On the fateful day a number of women took out a procession. They were mourning the martyrs and cursing the oppressors. When they reached near the bank of Jehlum in the midst of the town, the police blocked their passage and a Sub-Inspector used abusive language against political leaders. Freechicouldn’t bear it. It was the midst of winter and there had been considerable snow-fall. Freechi was carrying a Kangri filled with burning charcoal. She hurled it on the sub-inspector from some distance. It crushed straight into his face disfiguring his face permanently. The gallant woman was shot dead on the spot. Almost the whole town walked bare-footed and bare-headed behind her, when taken for burial. The fourth woman martyr was Mrs. Fazli, killed on 24th Sept 1931, when the military opened fire on a procession of women that were parading at Maisuma Bazar.

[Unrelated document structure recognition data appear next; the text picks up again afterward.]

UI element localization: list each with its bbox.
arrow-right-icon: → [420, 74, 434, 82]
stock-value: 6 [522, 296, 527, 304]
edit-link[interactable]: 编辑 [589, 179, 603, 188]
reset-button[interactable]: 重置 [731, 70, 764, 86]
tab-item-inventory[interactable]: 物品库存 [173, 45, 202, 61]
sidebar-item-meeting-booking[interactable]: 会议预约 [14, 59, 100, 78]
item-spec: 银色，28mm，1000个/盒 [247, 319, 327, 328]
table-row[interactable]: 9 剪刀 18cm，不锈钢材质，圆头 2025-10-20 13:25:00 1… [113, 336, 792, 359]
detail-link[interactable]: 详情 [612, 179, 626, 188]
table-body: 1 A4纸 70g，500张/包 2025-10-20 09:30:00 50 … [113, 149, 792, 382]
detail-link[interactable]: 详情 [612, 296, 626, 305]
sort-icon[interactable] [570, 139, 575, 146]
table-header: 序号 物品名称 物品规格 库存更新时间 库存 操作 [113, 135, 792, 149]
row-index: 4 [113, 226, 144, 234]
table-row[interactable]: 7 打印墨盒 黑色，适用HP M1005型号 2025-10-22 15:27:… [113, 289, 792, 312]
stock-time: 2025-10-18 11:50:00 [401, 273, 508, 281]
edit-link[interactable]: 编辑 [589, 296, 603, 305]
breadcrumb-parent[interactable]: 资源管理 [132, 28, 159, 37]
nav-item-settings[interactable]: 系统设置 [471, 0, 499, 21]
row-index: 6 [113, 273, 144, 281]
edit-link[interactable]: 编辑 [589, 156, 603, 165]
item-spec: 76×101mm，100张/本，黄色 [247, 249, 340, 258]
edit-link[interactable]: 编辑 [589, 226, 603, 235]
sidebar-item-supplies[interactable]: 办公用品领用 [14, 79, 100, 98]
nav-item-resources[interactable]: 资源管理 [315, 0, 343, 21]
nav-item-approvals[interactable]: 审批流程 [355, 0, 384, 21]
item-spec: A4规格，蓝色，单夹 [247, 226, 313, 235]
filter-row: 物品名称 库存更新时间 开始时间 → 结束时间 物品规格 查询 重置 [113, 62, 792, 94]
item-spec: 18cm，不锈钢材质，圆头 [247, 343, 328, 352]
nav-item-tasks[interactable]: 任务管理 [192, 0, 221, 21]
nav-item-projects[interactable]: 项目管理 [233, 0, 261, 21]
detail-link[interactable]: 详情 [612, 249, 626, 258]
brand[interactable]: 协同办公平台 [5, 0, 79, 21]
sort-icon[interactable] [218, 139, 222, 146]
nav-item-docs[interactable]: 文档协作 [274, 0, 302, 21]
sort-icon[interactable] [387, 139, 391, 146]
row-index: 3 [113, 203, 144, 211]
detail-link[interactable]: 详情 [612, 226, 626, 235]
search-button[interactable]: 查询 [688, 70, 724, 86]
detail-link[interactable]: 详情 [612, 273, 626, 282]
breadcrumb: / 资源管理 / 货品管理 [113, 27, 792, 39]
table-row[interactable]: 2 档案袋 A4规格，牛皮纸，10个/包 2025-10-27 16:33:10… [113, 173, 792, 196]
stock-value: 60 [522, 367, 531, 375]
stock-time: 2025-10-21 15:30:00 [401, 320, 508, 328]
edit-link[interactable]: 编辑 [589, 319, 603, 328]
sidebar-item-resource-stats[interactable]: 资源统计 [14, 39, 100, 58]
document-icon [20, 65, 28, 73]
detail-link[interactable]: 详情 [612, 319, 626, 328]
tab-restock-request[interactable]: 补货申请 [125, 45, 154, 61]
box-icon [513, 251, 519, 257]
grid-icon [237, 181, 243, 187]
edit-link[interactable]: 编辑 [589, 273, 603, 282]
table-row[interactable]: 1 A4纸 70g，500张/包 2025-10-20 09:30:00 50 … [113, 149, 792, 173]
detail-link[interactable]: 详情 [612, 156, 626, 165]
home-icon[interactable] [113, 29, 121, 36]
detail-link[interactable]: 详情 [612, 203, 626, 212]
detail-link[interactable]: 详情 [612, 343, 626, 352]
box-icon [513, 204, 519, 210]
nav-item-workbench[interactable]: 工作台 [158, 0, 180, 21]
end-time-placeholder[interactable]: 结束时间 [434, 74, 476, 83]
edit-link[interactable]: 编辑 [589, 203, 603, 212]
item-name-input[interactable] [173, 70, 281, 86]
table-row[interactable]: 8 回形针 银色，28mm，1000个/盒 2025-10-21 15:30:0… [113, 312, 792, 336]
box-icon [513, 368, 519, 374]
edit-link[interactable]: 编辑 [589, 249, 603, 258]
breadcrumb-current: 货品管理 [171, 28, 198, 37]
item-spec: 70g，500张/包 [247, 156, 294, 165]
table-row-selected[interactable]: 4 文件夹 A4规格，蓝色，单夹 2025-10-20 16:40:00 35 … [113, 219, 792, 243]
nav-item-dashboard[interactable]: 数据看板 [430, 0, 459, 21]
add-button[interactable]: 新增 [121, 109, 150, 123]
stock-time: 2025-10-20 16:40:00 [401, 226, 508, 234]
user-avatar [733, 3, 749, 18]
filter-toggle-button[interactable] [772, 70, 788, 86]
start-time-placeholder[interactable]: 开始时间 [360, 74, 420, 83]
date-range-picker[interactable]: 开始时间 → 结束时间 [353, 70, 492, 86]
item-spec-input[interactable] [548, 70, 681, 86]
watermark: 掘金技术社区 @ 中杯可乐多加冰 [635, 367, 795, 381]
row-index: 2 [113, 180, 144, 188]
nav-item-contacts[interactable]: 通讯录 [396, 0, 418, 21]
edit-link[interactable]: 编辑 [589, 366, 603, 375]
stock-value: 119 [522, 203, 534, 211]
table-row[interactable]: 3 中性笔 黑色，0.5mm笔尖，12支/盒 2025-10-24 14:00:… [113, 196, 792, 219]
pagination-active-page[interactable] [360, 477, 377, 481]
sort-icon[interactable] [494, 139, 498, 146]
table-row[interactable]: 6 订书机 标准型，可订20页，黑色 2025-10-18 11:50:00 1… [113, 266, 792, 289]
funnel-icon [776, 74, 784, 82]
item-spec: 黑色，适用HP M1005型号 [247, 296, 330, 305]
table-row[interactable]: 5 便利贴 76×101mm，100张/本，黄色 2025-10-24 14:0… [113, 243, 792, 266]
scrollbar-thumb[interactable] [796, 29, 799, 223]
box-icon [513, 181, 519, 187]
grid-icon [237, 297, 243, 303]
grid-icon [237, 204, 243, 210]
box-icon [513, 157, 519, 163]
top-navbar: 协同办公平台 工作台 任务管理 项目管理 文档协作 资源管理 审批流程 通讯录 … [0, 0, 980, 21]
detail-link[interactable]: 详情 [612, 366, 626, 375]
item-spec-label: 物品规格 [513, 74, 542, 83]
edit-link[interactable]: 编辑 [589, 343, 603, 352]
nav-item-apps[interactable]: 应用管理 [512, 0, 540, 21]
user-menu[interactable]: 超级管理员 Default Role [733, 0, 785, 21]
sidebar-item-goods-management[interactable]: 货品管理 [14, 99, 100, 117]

Jan Ded, who was another heroine of 1931 uprising, used to lead the processions against atrocities and injustice. Her natural talents were not exposed. To fight against injustice and for attaining rights was in response to an urge within her. She was pragmatist as poles apart from many of the male political leaders of Kashmir in secularizing the political atmosphere and shunning narrow communal loyalties. Another brave daughter of Kashmir who sacrificed everything for the cause of freedom movement was Zunoo BibiMujahida. She was born in the Pather Masjid area of Srinagar. She started working for the people’s Freedom Movement in 1939 at the age of 27. She participated in processions and demonstrations along with the men. She had been to Jail nine times and received punishments by way of taxes to be given to the Maharaja’s government. Her husband left her because of her participation in the struggle for freedom. She lost her 9 year old son when he got killed in police firing during a demonstration while she was in Jail. Her parents also disowned her because they were harassed by the authorities, but she was undaunted and continued her work. Her four teeth were broken during a demonstration when she was beaten up by the police.

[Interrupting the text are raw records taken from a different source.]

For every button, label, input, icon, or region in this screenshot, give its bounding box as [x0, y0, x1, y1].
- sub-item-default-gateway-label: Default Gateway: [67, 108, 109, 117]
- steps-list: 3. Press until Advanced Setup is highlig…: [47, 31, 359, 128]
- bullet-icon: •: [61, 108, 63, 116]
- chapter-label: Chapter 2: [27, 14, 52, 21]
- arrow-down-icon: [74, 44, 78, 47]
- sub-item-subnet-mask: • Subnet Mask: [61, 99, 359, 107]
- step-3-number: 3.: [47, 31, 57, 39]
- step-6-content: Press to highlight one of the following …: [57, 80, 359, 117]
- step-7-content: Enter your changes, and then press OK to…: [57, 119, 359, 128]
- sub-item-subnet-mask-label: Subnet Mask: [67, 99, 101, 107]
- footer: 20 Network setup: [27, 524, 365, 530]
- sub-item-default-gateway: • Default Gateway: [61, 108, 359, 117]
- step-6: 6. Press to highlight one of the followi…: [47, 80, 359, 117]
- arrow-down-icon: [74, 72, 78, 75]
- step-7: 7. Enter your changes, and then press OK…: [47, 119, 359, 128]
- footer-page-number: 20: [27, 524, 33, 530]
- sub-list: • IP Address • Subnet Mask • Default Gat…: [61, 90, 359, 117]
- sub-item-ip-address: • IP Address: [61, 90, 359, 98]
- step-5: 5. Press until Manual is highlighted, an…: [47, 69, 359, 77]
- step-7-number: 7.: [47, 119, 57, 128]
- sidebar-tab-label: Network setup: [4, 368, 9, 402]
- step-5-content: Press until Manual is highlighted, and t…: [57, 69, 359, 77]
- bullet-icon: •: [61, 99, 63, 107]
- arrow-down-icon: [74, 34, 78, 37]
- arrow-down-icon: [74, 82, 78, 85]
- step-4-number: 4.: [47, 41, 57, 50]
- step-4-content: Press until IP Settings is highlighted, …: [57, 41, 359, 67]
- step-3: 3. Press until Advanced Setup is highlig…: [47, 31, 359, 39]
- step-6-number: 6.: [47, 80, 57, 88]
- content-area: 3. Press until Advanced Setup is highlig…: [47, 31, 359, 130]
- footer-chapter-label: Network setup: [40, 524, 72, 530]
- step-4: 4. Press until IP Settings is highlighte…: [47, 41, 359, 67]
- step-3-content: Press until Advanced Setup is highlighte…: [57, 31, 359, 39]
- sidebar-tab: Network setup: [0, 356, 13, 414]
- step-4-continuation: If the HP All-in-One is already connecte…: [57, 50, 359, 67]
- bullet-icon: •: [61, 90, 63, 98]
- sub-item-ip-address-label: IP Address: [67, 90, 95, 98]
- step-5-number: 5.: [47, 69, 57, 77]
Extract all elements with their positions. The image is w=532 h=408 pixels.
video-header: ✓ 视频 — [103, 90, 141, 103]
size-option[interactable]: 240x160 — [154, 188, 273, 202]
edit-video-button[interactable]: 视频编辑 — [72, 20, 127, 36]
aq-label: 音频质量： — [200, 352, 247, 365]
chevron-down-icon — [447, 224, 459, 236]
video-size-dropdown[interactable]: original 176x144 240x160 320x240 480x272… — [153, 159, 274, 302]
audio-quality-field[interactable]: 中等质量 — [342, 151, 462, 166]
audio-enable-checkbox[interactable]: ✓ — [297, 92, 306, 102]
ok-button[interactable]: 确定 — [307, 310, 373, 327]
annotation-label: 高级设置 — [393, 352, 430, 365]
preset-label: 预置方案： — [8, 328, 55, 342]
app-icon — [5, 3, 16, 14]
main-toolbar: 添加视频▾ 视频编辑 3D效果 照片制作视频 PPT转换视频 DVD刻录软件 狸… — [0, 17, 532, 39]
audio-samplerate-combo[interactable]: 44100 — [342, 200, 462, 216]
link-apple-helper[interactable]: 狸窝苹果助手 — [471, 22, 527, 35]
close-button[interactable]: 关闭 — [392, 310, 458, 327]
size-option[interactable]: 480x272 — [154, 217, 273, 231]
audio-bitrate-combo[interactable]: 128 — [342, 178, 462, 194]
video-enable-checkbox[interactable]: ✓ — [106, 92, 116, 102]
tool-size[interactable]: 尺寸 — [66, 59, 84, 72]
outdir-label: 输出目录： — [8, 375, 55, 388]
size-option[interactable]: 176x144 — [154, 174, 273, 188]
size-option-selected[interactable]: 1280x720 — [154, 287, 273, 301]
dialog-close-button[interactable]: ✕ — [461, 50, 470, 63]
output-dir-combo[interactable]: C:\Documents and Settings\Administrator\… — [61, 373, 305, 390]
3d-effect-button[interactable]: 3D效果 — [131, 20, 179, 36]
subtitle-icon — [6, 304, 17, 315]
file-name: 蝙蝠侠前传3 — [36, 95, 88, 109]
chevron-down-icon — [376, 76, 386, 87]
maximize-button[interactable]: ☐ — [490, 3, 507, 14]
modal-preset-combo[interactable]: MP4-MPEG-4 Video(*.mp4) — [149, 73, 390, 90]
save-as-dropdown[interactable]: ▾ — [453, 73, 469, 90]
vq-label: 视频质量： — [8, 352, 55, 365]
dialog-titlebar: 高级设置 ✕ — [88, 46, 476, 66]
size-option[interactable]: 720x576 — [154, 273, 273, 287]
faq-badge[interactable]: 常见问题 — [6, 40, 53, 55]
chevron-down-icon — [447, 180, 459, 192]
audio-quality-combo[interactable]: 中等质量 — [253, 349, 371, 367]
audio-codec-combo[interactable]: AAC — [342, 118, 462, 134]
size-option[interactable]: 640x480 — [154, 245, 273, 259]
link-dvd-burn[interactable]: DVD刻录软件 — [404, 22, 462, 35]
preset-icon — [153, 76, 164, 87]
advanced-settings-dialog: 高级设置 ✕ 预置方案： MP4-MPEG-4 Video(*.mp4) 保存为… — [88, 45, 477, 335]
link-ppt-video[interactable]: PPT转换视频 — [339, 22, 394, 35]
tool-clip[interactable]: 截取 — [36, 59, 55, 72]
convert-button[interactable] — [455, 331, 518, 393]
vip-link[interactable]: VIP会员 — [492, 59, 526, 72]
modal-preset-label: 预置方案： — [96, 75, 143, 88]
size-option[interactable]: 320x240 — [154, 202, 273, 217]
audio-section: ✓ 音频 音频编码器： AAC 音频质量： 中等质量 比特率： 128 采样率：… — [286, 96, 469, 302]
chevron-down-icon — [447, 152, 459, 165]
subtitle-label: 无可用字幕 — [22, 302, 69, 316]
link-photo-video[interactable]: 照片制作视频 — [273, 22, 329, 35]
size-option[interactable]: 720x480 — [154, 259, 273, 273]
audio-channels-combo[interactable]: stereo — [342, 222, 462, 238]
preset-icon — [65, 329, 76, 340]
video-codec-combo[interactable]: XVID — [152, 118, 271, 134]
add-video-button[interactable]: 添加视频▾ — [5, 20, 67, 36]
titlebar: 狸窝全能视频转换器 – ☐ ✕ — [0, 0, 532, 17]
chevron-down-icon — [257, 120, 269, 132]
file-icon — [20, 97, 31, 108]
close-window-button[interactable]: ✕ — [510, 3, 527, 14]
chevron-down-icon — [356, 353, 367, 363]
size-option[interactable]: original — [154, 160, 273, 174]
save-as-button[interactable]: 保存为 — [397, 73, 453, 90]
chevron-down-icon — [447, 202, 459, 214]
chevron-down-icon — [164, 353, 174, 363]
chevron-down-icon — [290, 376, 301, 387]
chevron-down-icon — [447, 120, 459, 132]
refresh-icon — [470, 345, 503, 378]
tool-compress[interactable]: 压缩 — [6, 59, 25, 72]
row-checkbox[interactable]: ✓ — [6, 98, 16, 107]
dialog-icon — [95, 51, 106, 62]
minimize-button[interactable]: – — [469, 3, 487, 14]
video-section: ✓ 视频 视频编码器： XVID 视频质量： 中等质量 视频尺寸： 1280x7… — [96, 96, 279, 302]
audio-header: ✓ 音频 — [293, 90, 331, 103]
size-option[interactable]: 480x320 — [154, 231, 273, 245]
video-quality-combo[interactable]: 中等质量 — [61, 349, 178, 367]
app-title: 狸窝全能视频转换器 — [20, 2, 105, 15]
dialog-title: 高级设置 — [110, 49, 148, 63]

During the ‘Quit Kashmir Movement’ she worked for months underground with Ghulam Mohi-ud-din Kara. She used to distribute so called ‘seditious’ leaflets and pasted posters on walls. Another active member of freedom movement from women’s category was Khat Ded- a resident of Maisuma. She joined the freedom movement at the age of 18. Many times she led the women processions at Srinagar; she used to attend all the meetings of NC at its head office at Mujahid Manzil. An elusive figure was Noor Gojree a milkman’s naughty daughter, who plagued the military and the police through her vituperative utterances and pugnacious pranks. She was repeatedly arrested. Undeterred she continued joining the ranks of agitators. Though illiterate she was independent in her views. Another female character of that era, who sacrificed her life, was Fatima – a peasant woman who was shot dead by the Dogra Army at Anantnag (Islamabad) on May 1946 while leading a procession carried out against the repressive policy of the Maharaja’s government. Raja Kacher was also an active worker of the underground movement. She had been given the work to paste posters on walls and electric poles. She used to participate in processions as well. She was arrested many times.


These women shaped the destiny of every class, community and nation and were successful in attaining the goal of freedom from Dogras. They broke the shackles that bound them to certain pernicious traditions and customs.